### WHAT YOU SHOULD DO:
Starting with the line with "(New Year’s Eve Fiesta)" in the entries below and going on through the line with "puts up desultory and", output every line exactly and nothing more. No pictures.
START MATERIAL PROVIDED
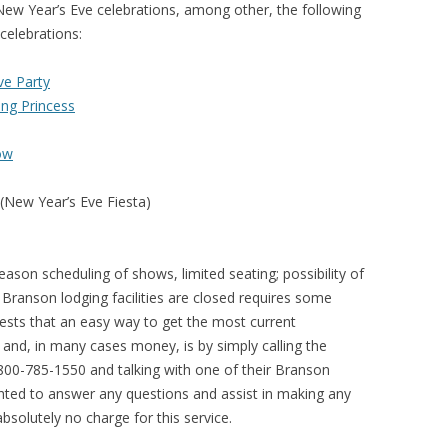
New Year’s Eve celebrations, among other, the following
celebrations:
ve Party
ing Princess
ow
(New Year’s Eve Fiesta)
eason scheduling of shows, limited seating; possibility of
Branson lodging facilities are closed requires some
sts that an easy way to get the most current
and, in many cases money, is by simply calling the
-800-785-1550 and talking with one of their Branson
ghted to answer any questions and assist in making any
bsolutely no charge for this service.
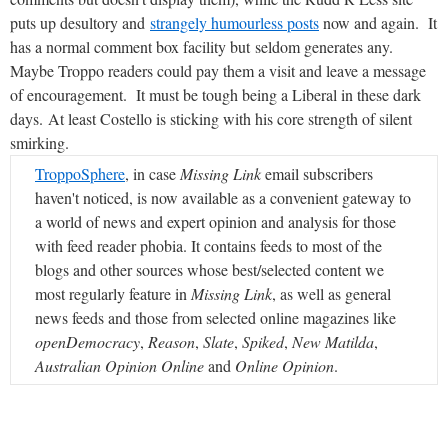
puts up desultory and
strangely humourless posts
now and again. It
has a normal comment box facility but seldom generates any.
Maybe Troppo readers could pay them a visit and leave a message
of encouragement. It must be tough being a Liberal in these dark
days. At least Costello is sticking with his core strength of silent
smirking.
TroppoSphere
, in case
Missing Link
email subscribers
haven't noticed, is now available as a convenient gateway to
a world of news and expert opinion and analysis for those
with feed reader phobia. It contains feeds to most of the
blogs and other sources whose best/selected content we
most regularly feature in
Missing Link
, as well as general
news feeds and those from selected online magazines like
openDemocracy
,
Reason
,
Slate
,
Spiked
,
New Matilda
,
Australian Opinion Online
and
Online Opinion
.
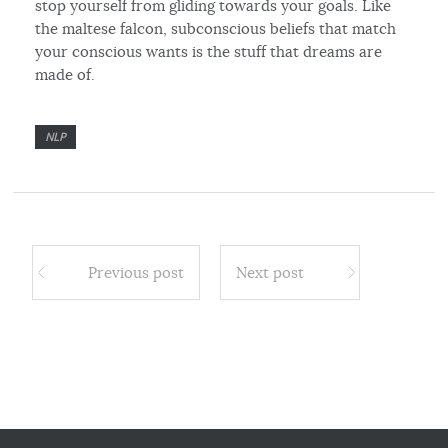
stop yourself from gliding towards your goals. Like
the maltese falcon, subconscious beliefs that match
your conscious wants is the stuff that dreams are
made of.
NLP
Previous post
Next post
END MATERIAL PROVIDED
### EXERCISE ANSWER:
(New Year’s Eve Fiesta)
eason scheduling of shows, limited seating; possibility of
Branson lodging facilities are closed requires some
sts that an easy way to get the most current
and, in many cases money, is by simply calling the
-800-785-1550 and talking with one of their Branson
ghted to answer any questions and assist in making any
bsolutely no charge for this service.
puts up desultory and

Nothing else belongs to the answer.